África do Sul e Singapura tiram restrições à importação de frango do Brasil

O Ministério da Agricultura e Pecuária (Mapa) informou que a África do Sul e Singapura retiraram as restrições de exportação à carne de frango brasileira, após o Brasil se declarar oficialmente livre de gripe aviária em 18 de junho. A notificação formal foi enviada à OMSA.

O Brasil também comunicou todos os países que impuseram restrições à importação de carne de frango brasileira, solicitando a revogação das suspensões com base no novo status sanitário.
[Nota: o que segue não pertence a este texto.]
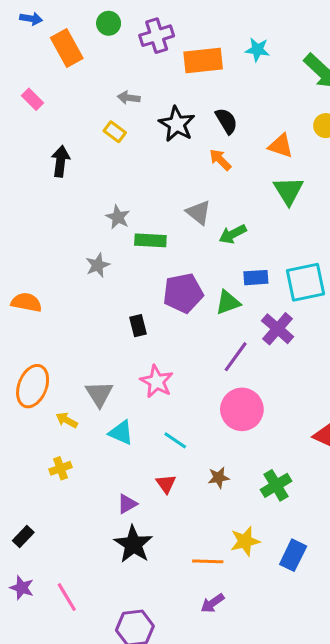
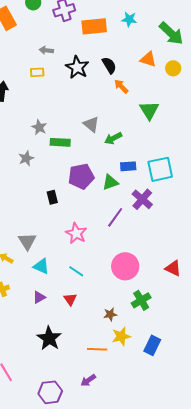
yellow rectangle: (115, 132) -> (37, 72), turned -40
orange triangle: (281, 146) -> (148, 59), moved
orange arrow: (220, 160) -> (121, 86), moved
pink star: (157, 381) -> (76, 233), moved
pink circle: (242, 409) -> (125, 266), moved
brown star: (219, 478) -> (110, 314), moved
purple triangle: (127, 504) -> (39, 297), moved
purple arrow: (212, 603) -> (88, 380), moved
Desde a confirmação de um foco de Influenza Aviária de Alta Patogenicidade (IAAP) em uma granja comercial no município de Montenegro (RS), mais de 40 mercados anunciaram algum tipo de restrição à compra de aves brasileiras.
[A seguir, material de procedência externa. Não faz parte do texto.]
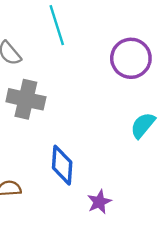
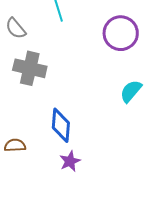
purple star: (99, 202) -> (70, 161), moved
A situação atual das restrições das exportações brasileiras de carne de aves é a seguinte:

Sem restrição de exportação:
África do Sul, Argélia, Argentina, Bolívia, Bósnia e Herzegovina, Cuba, Egito, El Salvador, Emirados Árabes Unidos, Filipinas, Índia, Iraque, Lesoto, Líbia, Marrocos, Mauritânia, Mianmar, Montenegro, Paraguai, República Dominicana, Singapura, Sri Lanka, Uruguai, Vanuatu e Vietnã;

Suspensão total das exportações de carne de aves do Brasil:
Albânia, Canadá, Chile, China, Macedônia do Norte, Malásia, Paquistão, Peru, Timor-Leste, União Europeia;

Suspensão restrita ao estado do Rio Grande do Sul:
Angola, Arábia Saudita, Armênia, Bahrein, Bielorrússia, Cazaquistão, Coreia do Sul, Kuwait, México, Namíbia, Omã, Quirguistão, Reino Unido, Rússia, Tajiquistão, Turquia e Ucrânia;

Suspensão limitada ao município de Montenegro (RS):
Catar e Jordânia;

Suspensão limitada aos municípios de Montenegro, Campinápolis e Santo Antônio da Barra:
Japão;

Suspensão limitada à zona:
Hong Kong, Maurício, Nova Caledônia, São Cristóvão e Nevis, Suriname e Uzbequistão.

O reconhecimento de zonas específicas é denominado regionalização, conforme previsto no Código Terrestre da Organização Mundial de Saúde Animal (OMSA) e no Acordo sobre Medidas Sanitárias e Fitossanitárias (SPS) da Organização Mundial do Comércio (OMC).